RODRIGO FONSECAEm meio aos contratempos do Impeachment, das discussões sobre golpe de estado e dos turbilhões governamentais todos que surraram o Brasil de maio de 2016 até hoje, nenhum filme nacional foi mais (bem) falado - e mais polemizado - do que Aquarius, do diretor Kleber Mendonça Filho. É ele quem vai presidir o júri da Semana da Crítica no Festival de Cannes 70, agendado de 17 a 28 de maio. Mas toda a sua força nas telas (e fora delas) tem um berço no laureado O Som ao Redor, o primeiro longa-metragem de ficção feito pelo diretor pernambucano, que terá projeção nesta quinta-feira à noite, às 22h, no Canal Brasil. Seu foco, numa estrutura narrativa de múltiplos plots, é retratar as diferentes lutas de classe estabelecidas (por vezes de maneira silenciosa) em diferentes camadas da política e da economia brasileira.

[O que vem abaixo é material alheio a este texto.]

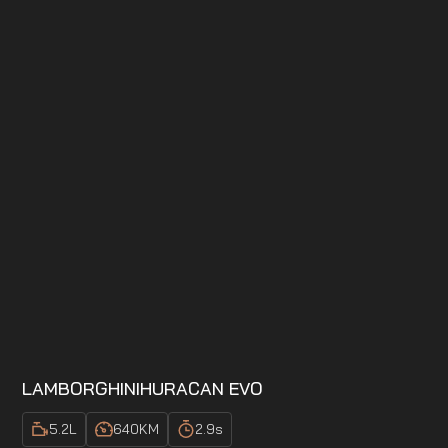
LAMBORGHINI
HURACAN EVO
5.2
L
640
KM
2.9
s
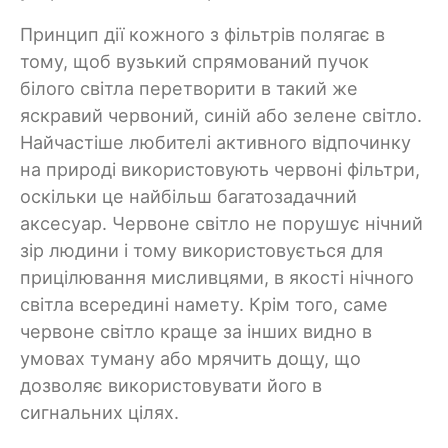
Принцип дії кожного з фільтрів полягає в
тому, щоб вузький спрямований пучок
білого світла перетворити в такий же
яскравий червоний, синій або зелене світло.
Найчастіше любителі активного відпочинку
на природі використовують червоні фільтри,
оскільки це найбільш багатозадачний
аксесуар. Червоне світло не порушує нічний
зір людини і тому використовується для
прицілювання мисливцями, в якості нічного
світла всередині намету. Крім того, саме
червоне світло краще за інших видно в
умовах туману або мрячить дощу, що
дозволяє використовувати його в
сигнальних цілях.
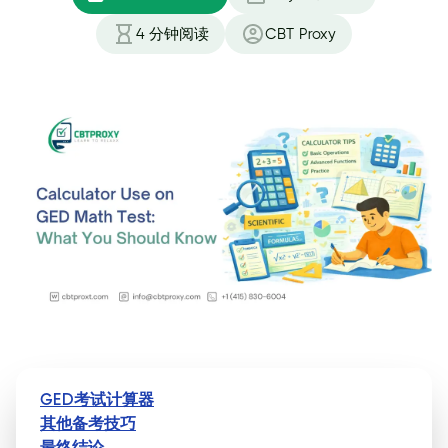
4
分钟阅读
CBT Proxy
GED考试计算器
其他备考技巧
最终结论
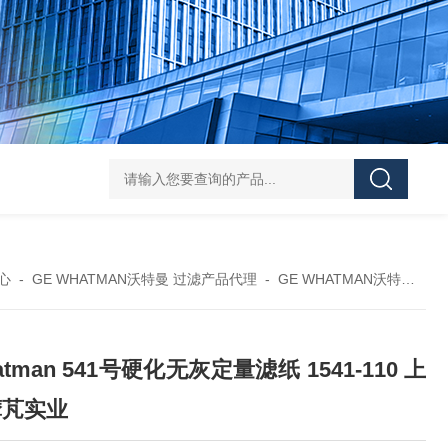
119-0050无菌339652 23-2263赛默飞离心管
UFC903096 MAP001 OD
心
-
GE WHATMAN沃特曼 过滤产品代理
-
GE WHATMAN沃特曼 定量滤纸
atman 541号硬化无灰定量滤纸 1541-110 上
摩芃实业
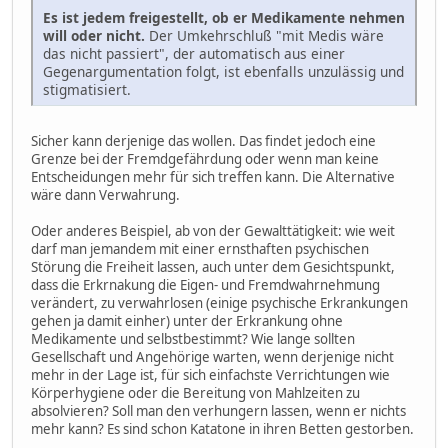
Es ist jedem freigestellt, ob er Medikamente nehmen
will oder nicht.
Der Umkehrschluß "mit Medis wäre
das nicht passiert", der automatisch aus einer
Gegenargumentation folgt, ist ebenfalls unzulässig und
stigmatisiert.
Sicher kann derjenige das wollen. Das findet jedoch eine
Grenze bei der Fremdgefährdung oder wenn man keine
Entscheidungen mehr für sich treffen kann. Die Alternative
wäre dann Verwahrung.
Oder anderes Beispiel, ab von der Gewalttätigkeit: wie weit
darf man jemandem mit einer ernsthaften psychischen
Störung die Freiheit lassen, auch unter dem Gesichtspunkt,
dass die Erkrnakung die Eigen- und Fremdwahrnehmung
verändert, zu verwahrlosen (einige psychische Erkrankungen
gehen ja damit einher) unter der Erkrankung ohne
Medikamente und selbstbestimmt? Wie lange sollten
Gesellschaft und Angehörige warten, wenn derjenige nicht
mehr in der Lage ist, für sich einfachste Verrichtungen wie
Körperhygiene oder die Bereitung von Mahlzeiten zu
absolvieren? Soll man den verhungern lassen, wenn er nichts
mehr kann? Es sind schon Katatone in ihren Betten gestorben.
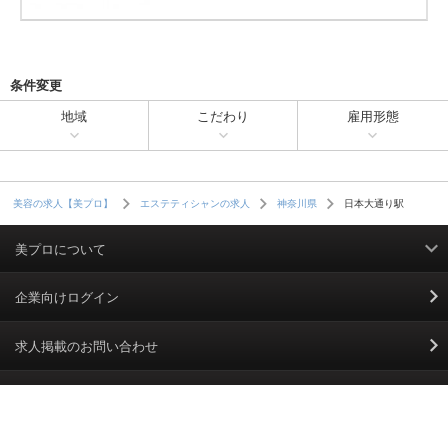
条件変更
地域
こだわり
雇用形態
日本大通り駅
美容の求人【美プロ】
エステティシャンの求人
神奈川県
美プロについて
利用規約
企業向けログイン
掲載規約
求人掲載のお問い合わせ
個人情報保護ポリシー
美プロPLUS
＼ お仕事探しに役立つ情報を配信中／
個人情報のお取り扱いについて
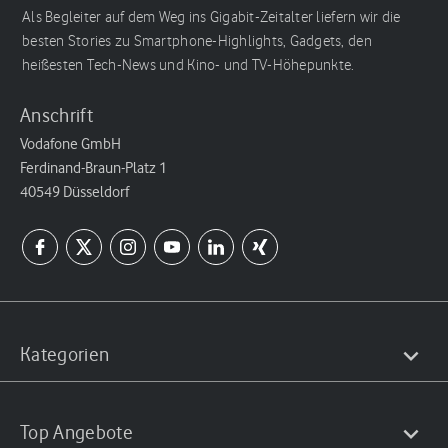
Als Begleiter auf dem Weg ins Gigabit-Zeitalter liefern wir die
besten Stories zu Smartphone-Highlights, Gadgets, den
heißesten Tech-News und Kino- und TV-Höhepunkte.
Anschrift
Vodafone GmbH
Ferdinand-Braun-Platz 1
40549 Düsseldorf
Kategorien
Top Angebote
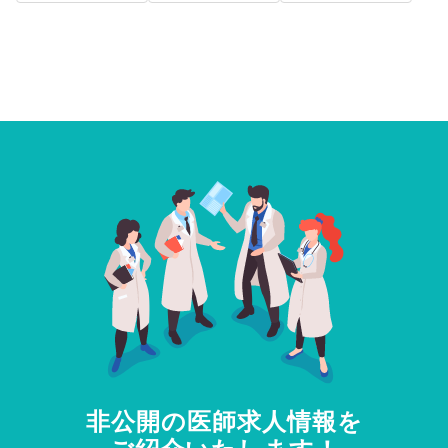
非公開の医師求人情報を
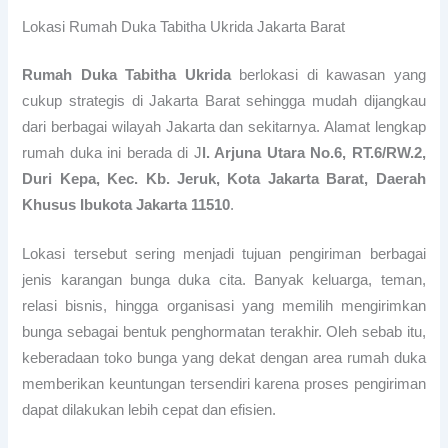
Lokasi Rumah Duka Tabitha Ukrida Jakarta Barat
Rumah Duka Tabitha Ukrida
berlokasi di kawasan yang
cukup strategis di Jakarta Barat sehingga mudah dijangkau
dari berbagai wilayah Jakarta dan sekitarnya. Alamat lengkap
rumah duka ini berada di J
l. Arjuna Utara No.6, RT.6/RW.2,
Duri Kepa, Kec. Kb. Jeruk, Kota Jakarta Barat, Daerah
Khusus Ibukota Jakarta 11510
.
Lokasi tersebut sering menjadi tujuan pengiriman berbagai
jenis karangan bunga duka cita. Banyak keluarga, teman,
relasi bisnis, hingga organisasi yang memilih mengirimkan
bunga sebagai bentuk penghormatan terakhir. Oleh sebab itu,
keberadaan toko bunga yang dekat dengan area rumah duka
memberikan keuntungan tersendiri karena proses pengiriman
dapat dilakukan lebih cepat dan efisien.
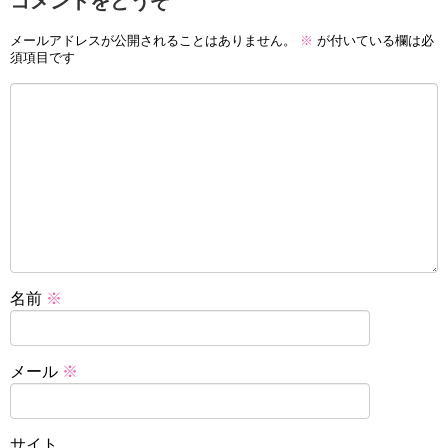
コメントをどうぞ
メールアドレスが公開されることはありません。
※
が付いている欄は必
須項目です
名前
※
メール
※
サイト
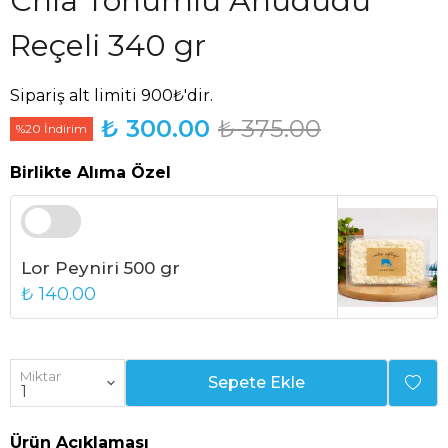
Chia Tohumlu Ahududu
Reçeli 340 gr
Sipariş alt limiti 900₺'dir.
₺ 300.00
₺ 375.00
%20 İndirim
Birlikte Alıma Özel
Lor Peyniri 500 gr
₺ 140.00
Miktar
Sepete Ekle
Ürün Açıklaması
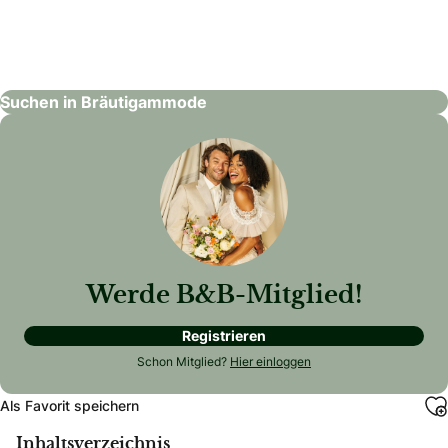
Lörtscher Herrenmode
Bräutigammode
Suchen in Bräutigammode
Werde B&B-Mitglied!
Registrieren
Schon Mitglied?
Hier einloggen
Als Favorit speichern
Inhaltsverzeichnis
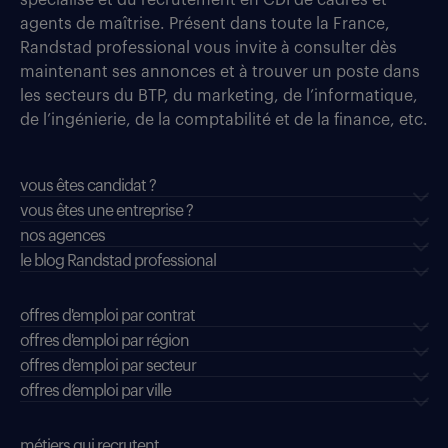
agents de maîtrise. Présent dans toute la France,
Randstad professional vous invite à consulter dès
maintenant ses annonces et à trouver un poste dans
les secteurs du BTP, du marketing, de l’informatique,
de l’ingénierie, de la comptabilité et de la finance, etc.
vous êtes candidat ?
vous êtes une entreprise ?
nos agences
le blog Randstad professional
offres d'emploi par contrat
offres d'emploi par région
offres d'emploi par secteur
offres d’emploi par ville
métiers qui recrutent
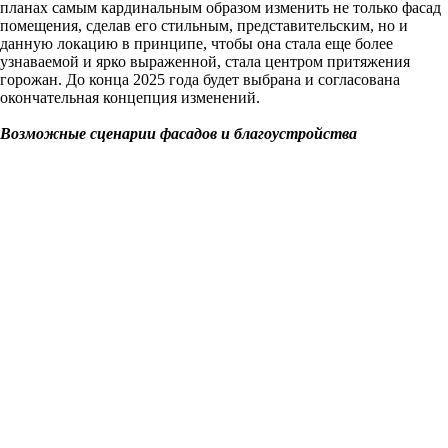
планах самым кардинальным образом изменить не только фасад
помещения, сделав его стильным, представительским, но и
данную локацию в принципе, чтобы она стала еще более
узнаваемой и ярко выраженной, стала центром притяжения
горожан. До конца 2025 года будет выбрана и согласована
окончательная концепция изменений.
Возможные сценарии фасадов и благоустройства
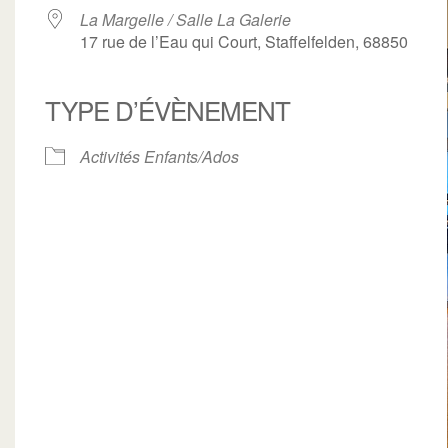
La Margelle / Salle La Galerie
17 rue de l’Eau qui Court, Staffelfelden, 68850
TYPE D’ÉVÈNEMENT
ogle
iCalendar
Office 3
Activités Enfants/Ados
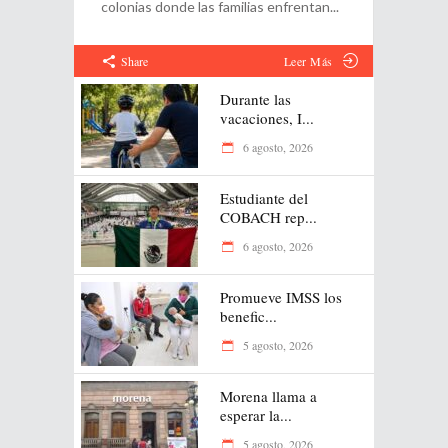
colonias donde las familias enfrentan
Share
Leer Más
Durante las
vacaciones, I...
6 agosto, 2026
Estudiante del
COBACH rep...
6 agosto, 2026
Promueve IMSS los
benefic...
5 agosto, 2026
Morena llama a
esperar la...
5 agosto, 2026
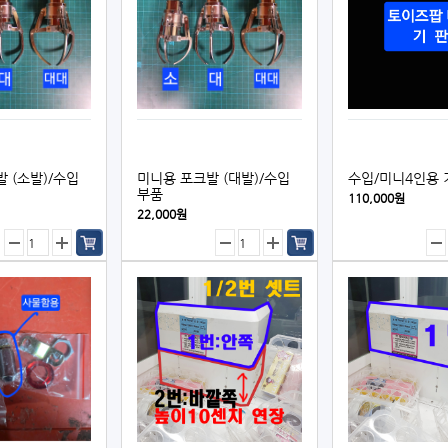
 (소발)/수입
미니용 포크발 (대발)/수입
수입/미니4인용 
부품
110,000원
22,000원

A cartografia urbana por ele aberto iniciou uma corrente do nosso cinema hoje apelidada lá fora de classe média blues, termo usado para dar conta do filão social historicamente esnobado pela filmografia feita nesta pátria. O requinte narrativo de Kleber foi saudado há na estreia mundial do longa, no Festival de Roterdã de 2012, quando este conquistou o prêmio da Fipresci, a Federação Internacional de Crítica Cinematográfica. Ao longo de sua jornada em cartaz planeta adentro, o filme recebeu outros 29 prêmios, incluindo o Troféu Redentor de melhor filme no Festival do Rio de 2012 e o Kikito de melhor diretor em Gramado.

 Foto: Estadão

Foram usados ao todo 59 atores e 231 figurantes usados nas 57 locações de O Som ao Redor, sendo os rostos mais conhecidos os de Maeve Jinkins (perfeita na pele de uma dona de casa em tédio) e Irandhir Santos. Nesta produção de cerca de R$ 2 milhões, ele é Clodoaldo, líder da célula miliciana que se instala numa região cujos condomínios mais visados pertencem a Seu Francisco (W. J. Solha). Reminiscente da aristocracia canavieira pernambucana, Francisco domina o bairro como um senhor feudal, sem pudor de desprezar os negros que lhe servem. O racismo é apenas uma das hipocrisias morais discutidas entre os diferentes núcleos do longa.

 Foto: Estadão

Um dos mais ferozes críticos de cinema do Brasil dos últimos 20 anos, famoso na imprensa especializada por sua ironia ferina e por seu olhar atento para inovações tecnológicas, Kleber tornou-se um dos pilares da novíssima produção audiovisual de Pernambuco, um canteiro para invenções narrativas. Ainda adolescente, estudou na Inglaterra, onde travou contato direto com a cultura cinematográfica europeia. De regresso a Recife, sua terra natal, nos anos 1990, fez suas primeiras experiências na direção com a linguagem do vídeo, experimentando gêneros. Fez sua passagem para o cinema a partir do formato curta, ao rodar A Menina do Algodão (de 2003, feito em parceria com Daniel Bandeira). Dialogou com a tradição da literatura russa no magistral Vinil Verde (2004) e voltou a explorar a realidade eslava com Noite de Sexta, Manhã de Sábado (2006). Nessa época, o diretor iniciou a preparação de seu primeiro longa, o documentário Crítico (2008), sobre a experiência de jornalistas à frente de resenhas de filmes. Mas, ainda nessa fase dos curtas, foi com Recife Frio (2009) que ele se consagrou como um dos maiores diretores do Brasil, ao realizar uma sci-fi sobre as mudanças climáticas em sua cidade, utilizando a linguagem do mockumentary. Influenciado por realizadores estrangeiros como o americano John Carpenter e o austríaco Michael Haneke, elaborou O Som ao Redor como um microcosmos das nossas desatenções sociológicas.